PROBLEM TO SOLVE:
Only the text of the records belongs in the answer; the pictures must be dropped.

DATA IN THIS EXERCISE:

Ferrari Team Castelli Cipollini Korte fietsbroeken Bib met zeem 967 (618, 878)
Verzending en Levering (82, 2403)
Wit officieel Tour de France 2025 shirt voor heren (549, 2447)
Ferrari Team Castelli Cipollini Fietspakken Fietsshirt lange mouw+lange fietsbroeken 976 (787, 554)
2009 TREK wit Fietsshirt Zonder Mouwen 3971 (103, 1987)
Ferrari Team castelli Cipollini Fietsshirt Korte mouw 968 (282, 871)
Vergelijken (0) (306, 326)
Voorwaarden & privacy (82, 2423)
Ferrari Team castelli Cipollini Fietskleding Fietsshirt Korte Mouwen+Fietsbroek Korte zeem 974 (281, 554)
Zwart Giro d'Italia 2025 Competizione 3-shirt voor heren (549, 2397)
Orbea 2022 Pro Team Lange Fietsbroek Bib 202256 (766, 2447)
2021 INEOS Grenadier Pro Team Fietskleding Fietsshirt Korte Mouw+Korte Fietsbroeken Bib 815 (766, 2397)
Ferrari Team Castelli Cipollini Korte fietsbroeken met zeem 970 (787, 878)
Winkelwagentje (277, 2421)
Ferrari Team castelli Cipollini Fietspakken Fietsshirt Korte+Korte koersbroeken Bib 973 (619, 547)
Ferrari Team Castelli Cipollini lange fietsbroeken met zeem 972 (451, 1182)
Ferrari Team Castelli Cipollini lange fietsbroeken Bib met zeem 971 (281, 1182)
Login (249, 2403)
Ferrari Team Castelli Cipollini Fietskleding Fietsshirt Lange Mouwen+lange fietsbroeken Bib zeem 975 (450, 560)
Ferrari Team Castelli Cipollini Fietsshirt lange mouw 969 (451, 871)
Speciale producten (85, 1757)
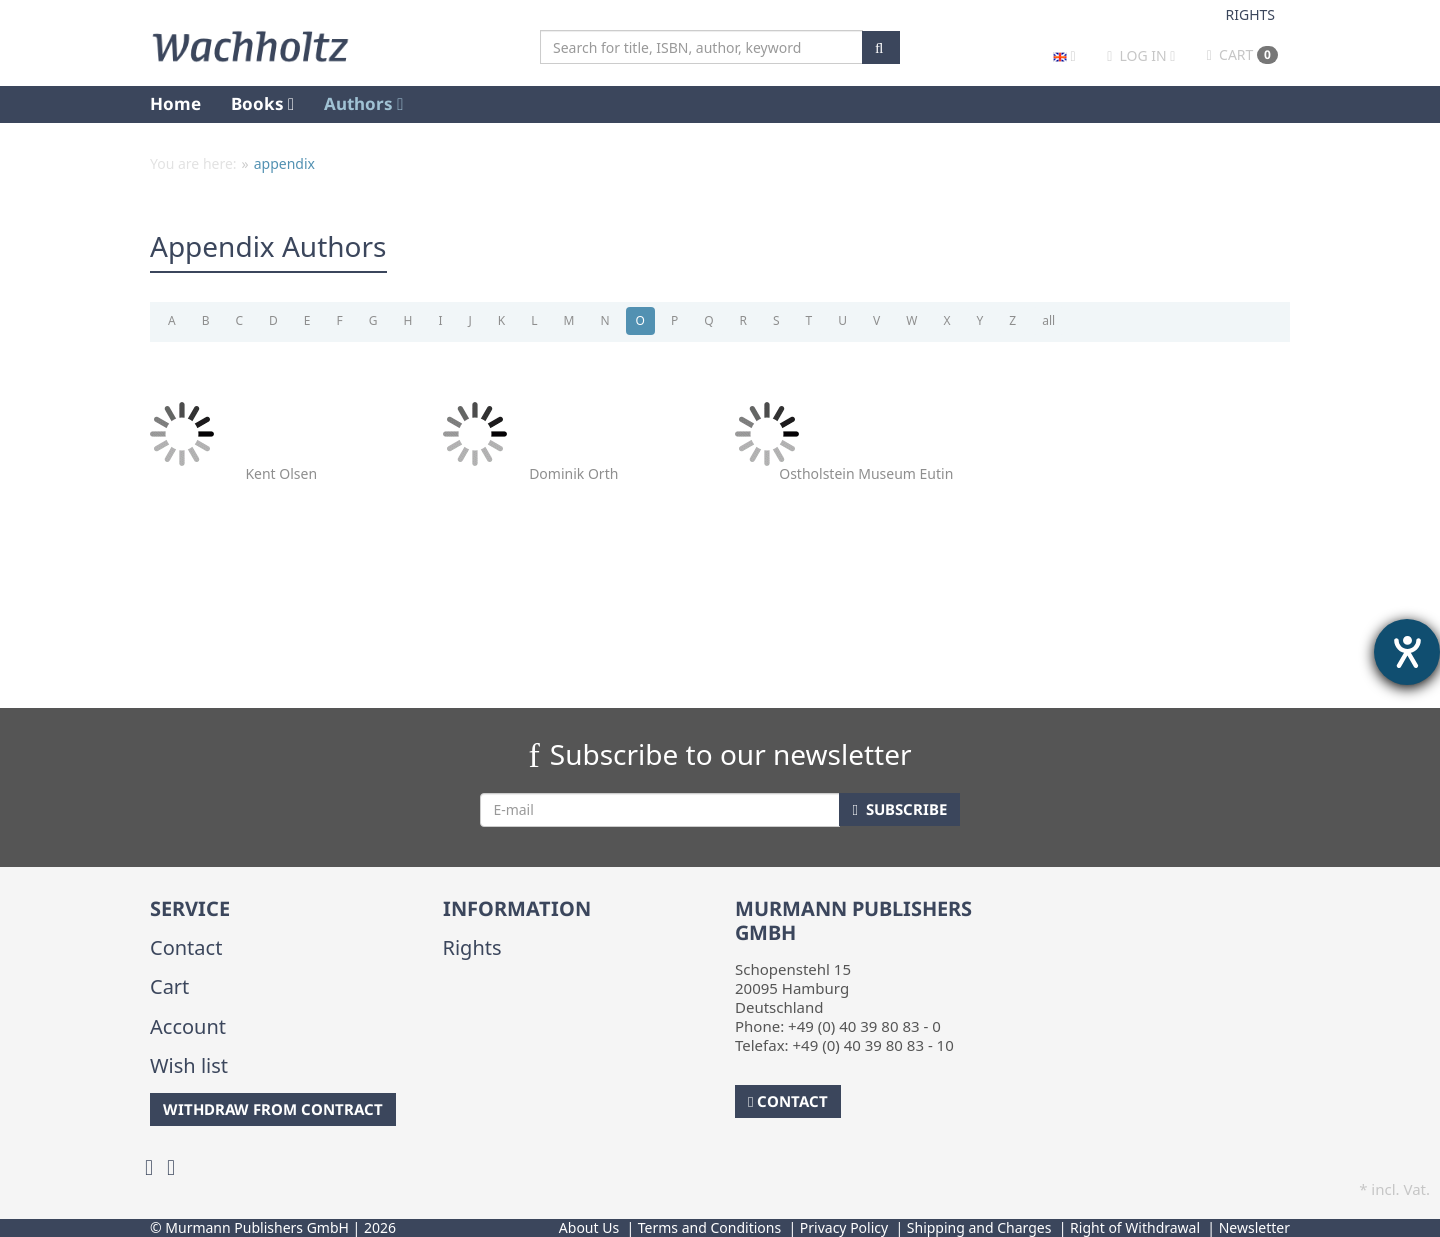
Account (188, 1026)
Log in (1143, 55)
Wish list (189, 1065)
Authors (363, 103)
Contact (186, 947)
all (1048, 320)
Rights (1251, 14)
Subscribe (899, 809)
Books (262, 103)
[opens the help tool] (1407, 652)
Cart (1242, 54)
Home (175, 103)
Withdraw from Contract (273, 1109)
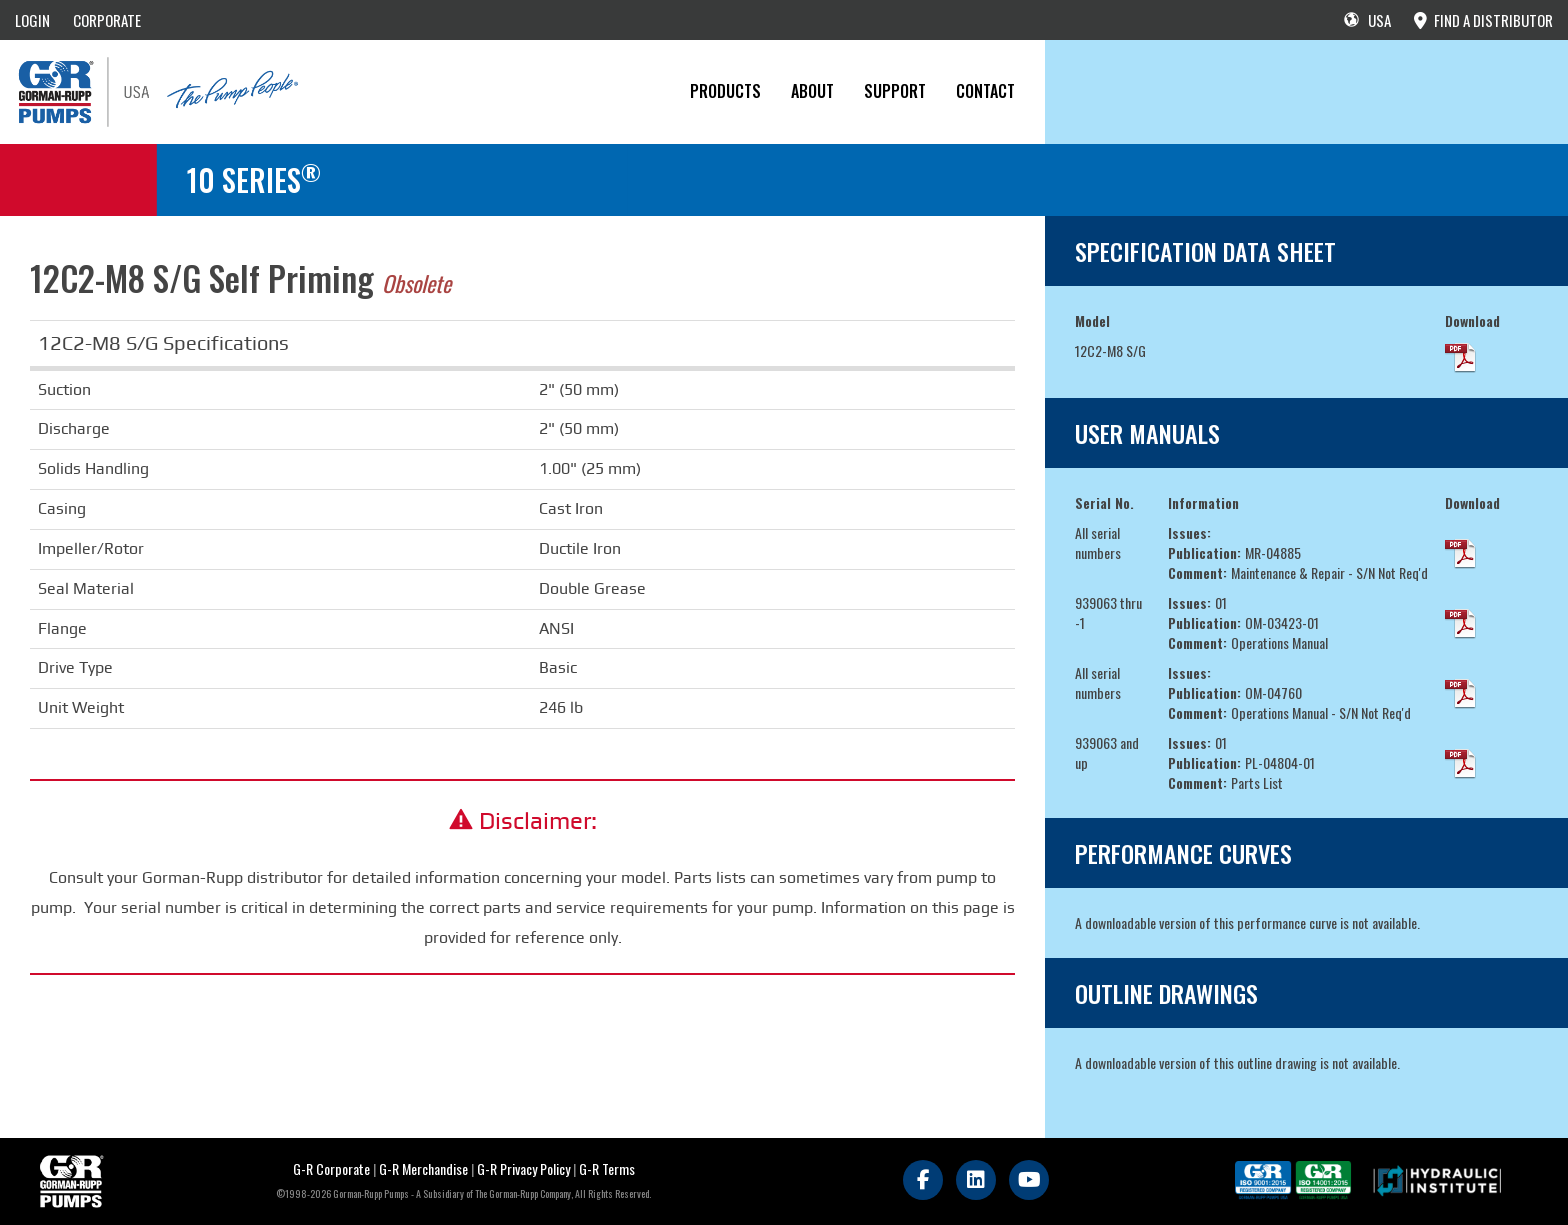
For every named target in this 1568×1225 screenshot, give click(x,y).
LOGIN (32, 20)
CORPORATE (107, 20)
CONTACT (985, 91)
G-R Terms (607, 1168)
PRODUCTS (725, 91)
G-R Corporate (331, 1168)
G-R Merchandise (423, 1168)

RESPONSE:
Ferrari Team Castelli Cipollini Korte fietsbroeken Bib met zeem 967 (618, 878)
Verzending en Levering (82, 2403)
Wit officieel Tour de France 2025 shirt voor heren (549, 2447)
Ferrari Team Castelli Cipollini Fietspakken Fietsshirt lange mouw+lange fietsbroeken 976 (787, 554)
2009 TREK wit Fietsshirt Zonder Mouwen 3971 (103, 1987)
Ferrari Team castelli Cipollini Fietsshirt Korte mouw 968 (282, 871)
Vergelijken (0) (306, 326)
Voorwaarden & privacy (82, 2423)
Ferrari Team castelli Cipollini Fietskleding Fietsshirt Korte Mouwen+Fietsbroek Korte zeem 974 (281, 554)
Zwart Giro d'Italia 2025 Competizione 3-shirt voor heren (549, 2397)
Orbea 2022 Pro Team Lange Fietsbroek Bib 202256 (766, 2447)
2021 INEOS Grenadier Pro Team Fietskleding Fietsshirt Korte Mouw+Korte Fietsbroeken Bib 815 (766, 2397)
Ferrari Team Castelli Cipollini Korte fietsbroeken met zeem 970 (787, 878)
Winkelwagentje (277, 2421)
Ferrari Team castelli Cipollini Fietspakken Fietsshirt Korte+Korte koersbroeken Bib 973 (619, 547)
Ferrari Team Castelli Cipollini lange fietsbroeken met zeem 972 (451, 1182)
Ferrari Team Castelli Cipollini lange fietsbroeken Bib met zeem 971 (281, 1182)
Login (249, 2403)
Ferrari Team Castelli Cipollini Fietskleding Fietsshirt Lange Mouwen+lange fietsbroeken Bib zeem 975 (450, 560)
Ferrari Team Castelli Cipollini Fietsshirt lange mouw 969 (451, 871)
Speciale producten (85, 1757)
Account (188, 1026)
Log in (1143, 55)
Wish list (189, 1065)
Authors (363, 103)
Contact (186, 947)
all (1048, 320)
Rights (1251, 14)
Subscribe (899, 809)
Books (262, 103)
[opens the help tool] (1407, 652)
Cart (1242, 54)
Home (175, 103)
Withdraw from Contract (273, 1109)
For every named target in this 1568×1225 screenshot, give click(x,y).
LOGIN (32, 20)
CORPORATE (107, 20)
CONTACT (985, 91)
G-R Terms (607, 1168)
PRODUCTS (725, 91)
G-R Corporate (331, 1168)
G-R Merchandise (423, 1168)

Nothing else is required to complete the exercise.